Studies were conducted to determine whether interactions occur among dietary lysine, arginine and monovalent minerals in rainbow trout. In one experiment, rainbow trout fingerlings were fed diets containing three levels of lysine (2.4, 3.1 and 3.8 g per 100 g diet), two levels of arginine (1.7 and 2.5 g per 100 g diet) and two mixtures of Na+ K+ and Cl in a 3×2×2 factorial design. The mixtures varied in the proportions of cations to anions such that Cl equalled the sum of Na+ and K+ (cations − anions = 0 mEq/kg diet) in one mixture and exceeded the sum of Na+ and K+ (cations − anions = −200 mEq/kg diet) in the second mixture. Growth and efficiency of feed conversion were not affected by dietary lysine and arginine in fish fed diets containing − 200 mEq/kg balance, but when fish were fed diets containing a 0 mEq/kg balance, 3.8% lysine and a combination of 3.1% lysine and 2.5% arginine depressed both measures of response. Trout receiving the 0 mEq/kg cation-anion balance had significantly higher free histidine concentrations and lower free lysine concentrations in muscle and higher hepatic arginase activity (P≤0.01) than those receiving −200 mEq/kg. In another experiment, trout were fed diets containing three levels of K+ (21, 191 and 360 mEq/kg), two levels of Na+ (21 and 191 mEq/kg) and two levels of Cl (179 and 347 mEq/kg) in a 3×2×2 factorial design. Growth and efficiency of feed conversion were depressed and hepatosomatic index increased with higher levels of dietary K+ (P≤0.01), Na+ (P≤0.05) and Cl (P≤0.01), with significant K+ x Cl+ (P≤0.01) and K+ x Na+ x Cl (P≤0.05) interactions.

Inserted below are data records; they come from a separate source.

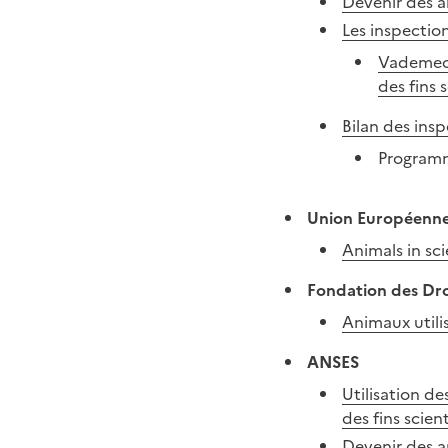
Devenir des a
Les inspection
Vademecum
des fins 
Bilan des ins
Program
Union Européenn
Animals in sc
Fondation des Dro
Animaux utilis
ANSES
Utilisation d
des fins scien
Devenir des a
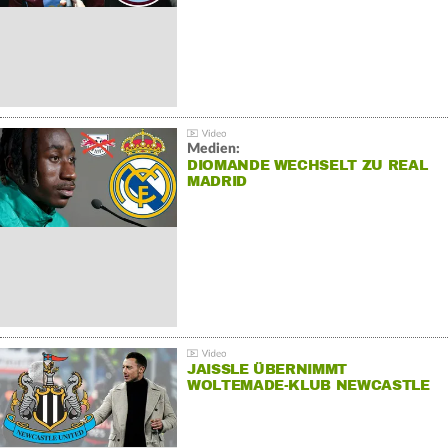
Medien:
DIOMANDE WECHSELT ZU REAL
MADRID
JAISSLE ÜBERNIMMT
WOLTEMADE-KLUB NEWCASTLE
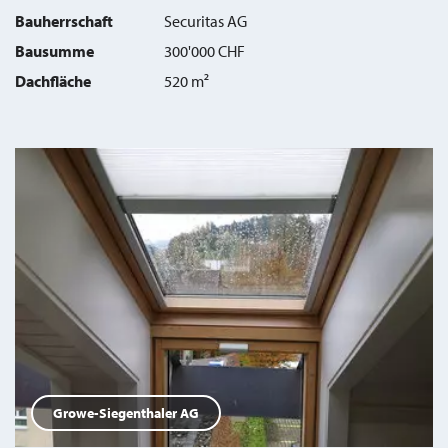
Bauherrschaft
Securitas AG
Bausumme
300'000 CHF
Dachfläche
520 m²
Growe-Siegenthaler AG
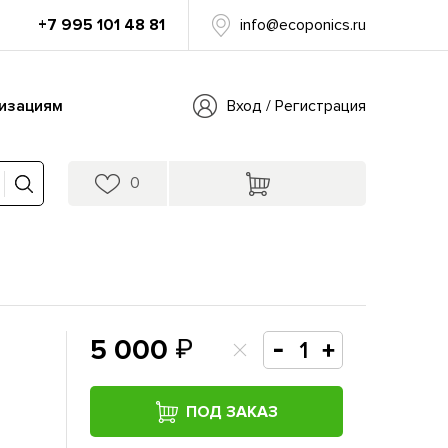
+7 995 101 48 81
info@ecoponics.ru
изациям
Вход / Регистрация
0
5 000
ПОД ЗАКАЗ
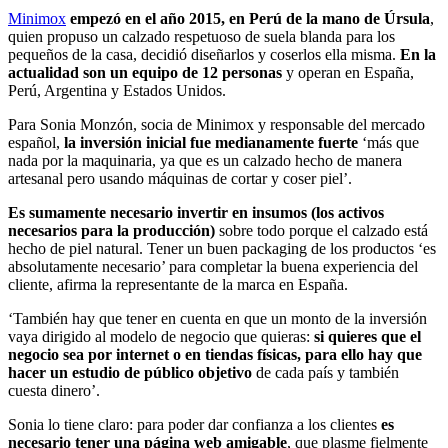
Minimox
empezó en el año 2015, en Perú de la mano de Úrsula
,
quien propuso un calzado respetuoso de suela blanda para los
pequeños de la casa, decidió diseñarlos y coserlos ella misma.
En la
actualidad son un equipo de 12 personas
y operan en España,
Perú, Argentina y Estados Unidos.
Para Sonia Monzón, socia de Minimox y responsable del mercado
español,
la inversión inicial fue medianamente fuerte
‘más que
nada por la maquinaria, ya que es un calzado hecho de manera
artesanal pero usando máquinas de cortar y coser piel’.
Es sumamente necesario invertir en insumos (los activos
necesarios para la producción)
sobre todo porque el calzado está
hecho de piel natural. Tener un buen packaging de los productos ‘es
absolutamente necesario’ para completar la buena experiencia del
cliente, afirma la representante de la marca en España.
‘También hay que tener en cuenta en que un monto de la inversión
vaya dirigido al modelo de negocio que quieras:
si quieres que el
negocio sea por internet o en tiendas físicas, para ello hay que
hacer un estudio de público objetivo
de cada país y también
cuesta dinero’.
Sonia lo tiene claro: para poder dar confianza a los clientes
es
necesario tener una página web amigable
, que plasme fielmente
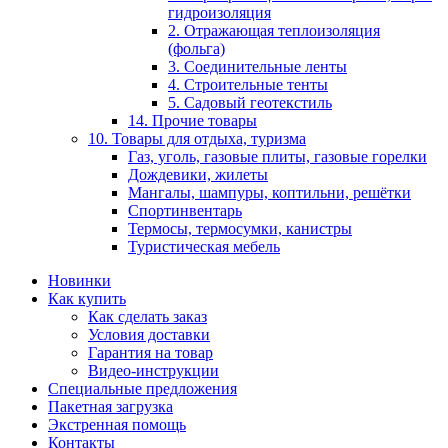
гидроизоляция
2. Отражающая теплоизоляция
(фольга)
3. Соединительные ленты
4. Строительные тенты
5. Садовый геотекстиль
14. Прочие товары
10. Товары для отдыха, туризма
Газ, уголь, газовые плиты, газовые горелки
Дождевики, жилеты
Мангалы, шампуры, коптильни, решётки
Спортинвентарь
Термосы, термосумки, канистры
Туристическая мебель
Новинки
Как купить
Как сделать заказ
Условия доставки
Гарантия на товар
Видео-инструкции
Специальные предложения
Пакетная загрузка
Экстренная помощь
Контакты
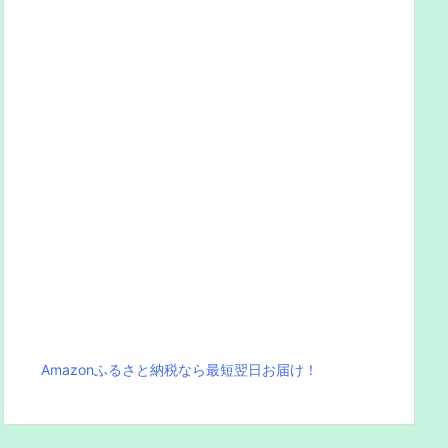
Amazonふるさと納税なら最短翌日お届け！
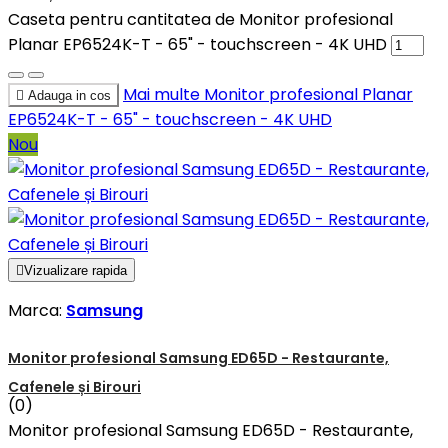
Caseta pentru cantitatea de Monitor profesional
Planar EP6524K-T - 65" - touchscreen - 4K UHD
Mai multe
Monitor profesional Planar

Adauga in cos
EP6524K-T - 65" - touchscreen - 4K UHD
Nou

Vizualizare rapida
Marca:
Samsung
Monitor profesional Samsung ED65D - Restaurante,
Cafenele și Birouri
(0)
Monitor profesional Samsung ED65D - Restaurante,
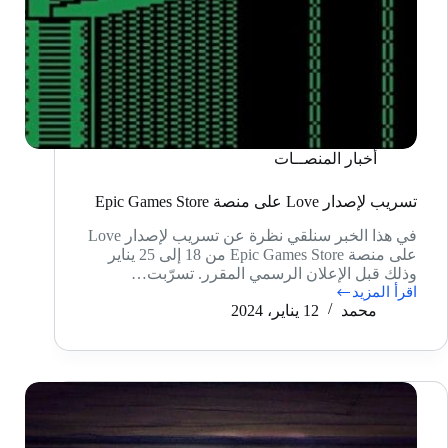
أخبار المنصــات
تسريب لإصدار Love على منصة Epic Games Store
في هذا الخبر سنلقي نظرة عن تسريب لإصدار Love
على منصة Epic Games Store من 18 إلى 25 يناير
وذلك قبل الإعلان الرسمي المقرر. تسرّبت…
اقرأ المزيد
تسريب
محمد
12 يناير، 2024
لإصدار
Love
على
منصة
Epic
Games
Store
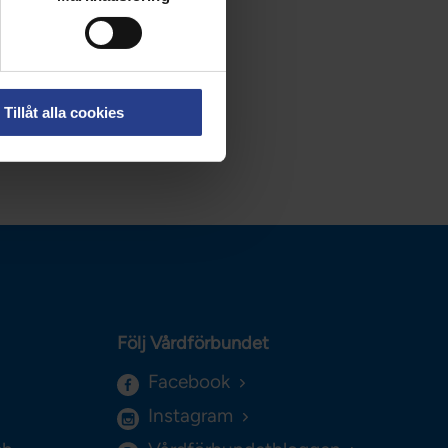
Tillåt alla cookies
Följ Vårdförbundet
Facebook
Instagram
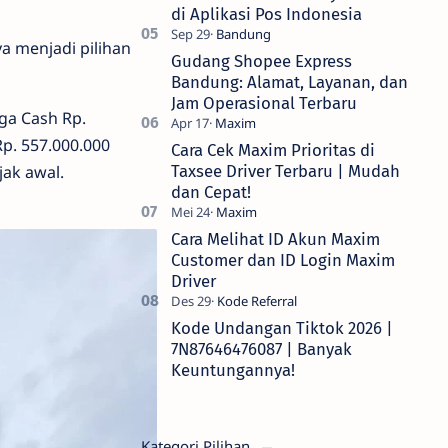
di Aplikasi Pos Indonesia
a menjadi pilihan
Gudang Shopee Express
Bandung: Alamat, Layanan, dan
Jam Operasional Terbaru
rga Cash Rp.
Rp. 557.000.000
Cara Cek Maxim Prioritas di
ak awal.
Taxsee Driver Terbaru | Mudah
dan Cepat!
Cara Melihat ID Akun Maxim
Customer dan ID Login Maxim
Driver
Kode Undangan Tiktok 2026 |
7N87646476087 | Banyak
Keuntungannya!
Kategori Pilihan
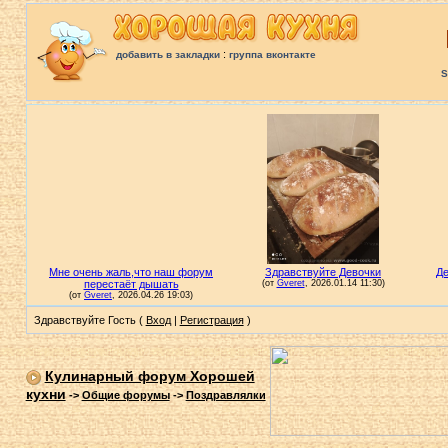
:
добавить в закладки
группа вконтакте
S
Здравствуйте Гость (
Вход
|
Регистрация
)
Кулинарный форум Хорошей
кухни
->
Общие форумы
->
Поздравлялки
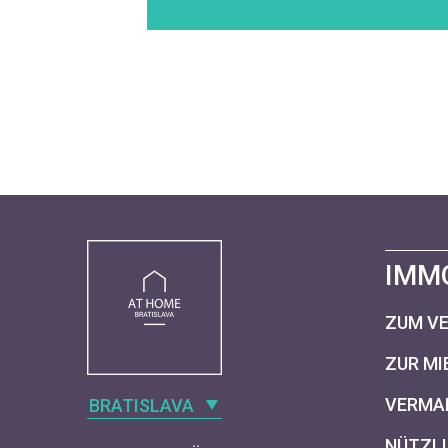
IMM
ZUM V
ZUR MI
VERMAR
BRATISLAVA
NÜTZLI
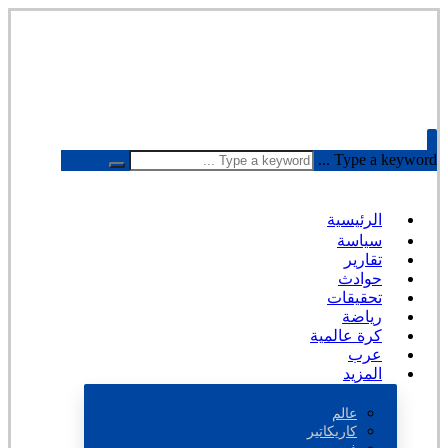
Type a keyword ...
الرئيسية
سياسة
تقارير
حوادث
تحقيقات
رياضة
كرة عالمية
عرب
المزيد
عالم
كاريكاتير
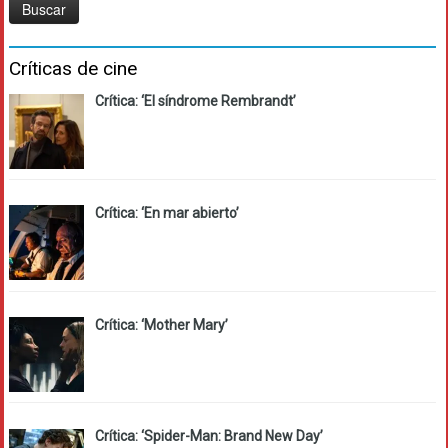
Críticas de cine
Crítica: ‘El síndrome Rembrandt’
Crítica: ‘En mar abierto’
Crítica: ‘Mother Mary’
Crítica: ‘Spider-Man: Brand New Day’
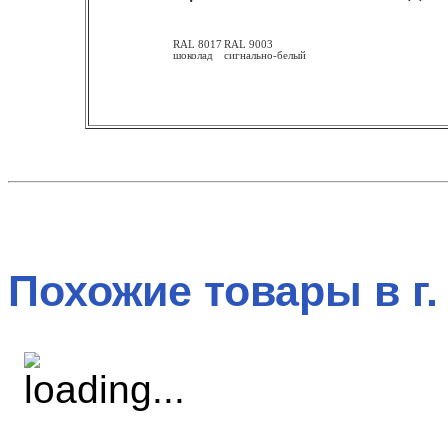
RAL 8017
RAL 9003
шоколад
сигнально-белый
Похожие товары в г.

Increasing dietary K+ resulted in increased levels of muscle free histidine and decreased levels of muscle free lysine and arginine (P≤0.01), while increasing dietary Cl increased muscle free lysine, the effect of which was dependent on dietary potassium (K+ x Cl, P≤0.01). It is concluded that dietary levels of K+, Na+ and Cl, irrespective of overall cation-anion balance of these minerals, affects growth rate, efficiency of feed utilization and the metabolism of basic amino acids in tissues of trout. Excess lysine causes depressed growth and efficiency of feed utilization. These effects were due to a lysine toxicity rather than a lysine-arginine antagonism, as they were not prevented by supplemental dietary arginine.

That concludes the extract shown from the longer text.